Stored data entries

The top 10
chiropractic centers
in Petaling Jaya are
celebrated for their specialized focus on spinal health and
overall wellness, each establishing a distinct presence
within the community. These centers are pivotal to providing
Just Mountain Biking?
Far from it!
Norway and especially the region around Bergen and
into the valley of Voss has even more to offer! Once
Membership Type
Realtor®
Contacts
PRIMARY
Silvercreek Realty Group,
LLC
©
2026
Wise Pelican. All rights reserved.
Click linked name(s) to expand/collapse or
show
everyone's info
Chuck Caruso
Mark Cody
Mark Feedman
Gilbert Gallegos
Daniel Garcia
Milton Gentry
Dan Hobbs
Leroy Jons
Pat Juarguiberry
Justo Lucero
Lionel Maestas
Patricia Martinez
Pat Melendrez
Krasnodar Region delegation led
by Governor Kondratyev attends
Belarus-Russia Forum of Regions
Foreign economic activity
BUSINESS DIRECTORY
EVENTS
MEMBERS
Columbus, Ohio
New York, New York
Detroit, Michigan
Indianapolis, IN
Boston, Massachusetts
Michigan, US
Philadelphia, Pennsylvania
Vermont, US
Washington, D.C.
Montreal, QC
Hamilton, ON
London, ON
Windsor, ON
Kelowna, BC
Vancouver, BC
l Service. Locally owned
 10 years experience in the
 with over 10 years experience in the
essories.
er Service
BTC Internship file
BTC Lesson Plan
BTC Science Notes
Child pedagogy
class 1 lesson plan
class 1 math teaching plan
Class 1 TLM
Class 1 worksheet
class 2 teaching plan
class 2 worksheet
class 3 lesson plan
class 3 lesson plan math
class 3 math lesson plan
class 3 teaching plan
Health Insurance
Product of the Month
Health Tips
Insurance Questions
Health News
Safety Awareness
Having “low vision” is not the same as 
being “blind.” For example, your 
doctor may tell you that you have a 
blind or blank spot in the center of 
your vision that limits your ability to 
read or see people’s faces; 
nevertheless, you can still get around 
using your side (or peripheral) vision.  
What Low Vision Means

_Task brief_
Each line above is to be reproduced exactly. Leave none out.

_Task answer_
The top 10
chiropractic centers
in Petaling Jaya are
celebrated for their specialized focus on spinal health and
overall wellness, each establishing a distinct presence
within the community. These centers are pivotal to providing
Just Mountain Biking?
Far from it!
Norway and especially the region around Bergen and
into the valley of Voss has even more to offer! Once
Membership Type
Realtor®
Contacts
PRIMARY
Silvercreek Realty Group,
LLC
©
2026
Wise Pelican. All rights reserved.
Click linked name(s) to expand/collapse or
show
everyone's info
Chuck Caruso
Mark Cody
Mark Feedman
Gilbert Gallegos
Daniel Garcia
Milton Gentry
Dan Hobbs
Leroy Jons
Pat Juarguiberry
Justo Lucero
Lionel Maestas
Patricia Martinez
Pat Melendrez
Krasnodar Region delegation led
by Governor Kondratyev attends
Belarus-Russia Forum of Regions
Foreign economic activity
BUSINESS DIRECTORY
EVENTS
MEMBERS
Columbus, Ohio
New York, New York
Detroit, Michigan
Indianapolis, IN
Boston, Massachusetts
Michigan, US
Philadelphia, Pennsylvania
Vermont, US
Washington, D.C.
Montreal, QC
Hamilton, ON
London, ON
Windsor, ON
Kelowna, BC
Vancouver, BC
l Service. Locally owned
 10 years experience in the
 with over 10 years experience in the
essories.
er Service
BTC Internship file
BTC Lesson Plan
BTC Science Notes
Child pedagogy
class 1 lesson plan
class 1 math teaching plan
Class 1 TLM
Class 1 worksheet
class 2 teaching plan
class 2 worksheet
class 3 lesson plan
class 3 lesson plan math
class 3 math lesson plan
class 3 teaching plan
Health Insurance
Product of the Month
Health Tips
Insurance Questions
Health News
Safety Awareness
Having “low vision” is not the same as 
being “blind.” For example, your 
doctor may tell you that you have a 
blind or blank spot in the center of 
your vision that limits your ability to 
read or see people’s faces; 
nevertheless, you can still get around 
using your side (or peripheral) vision.  
What Low Vision Means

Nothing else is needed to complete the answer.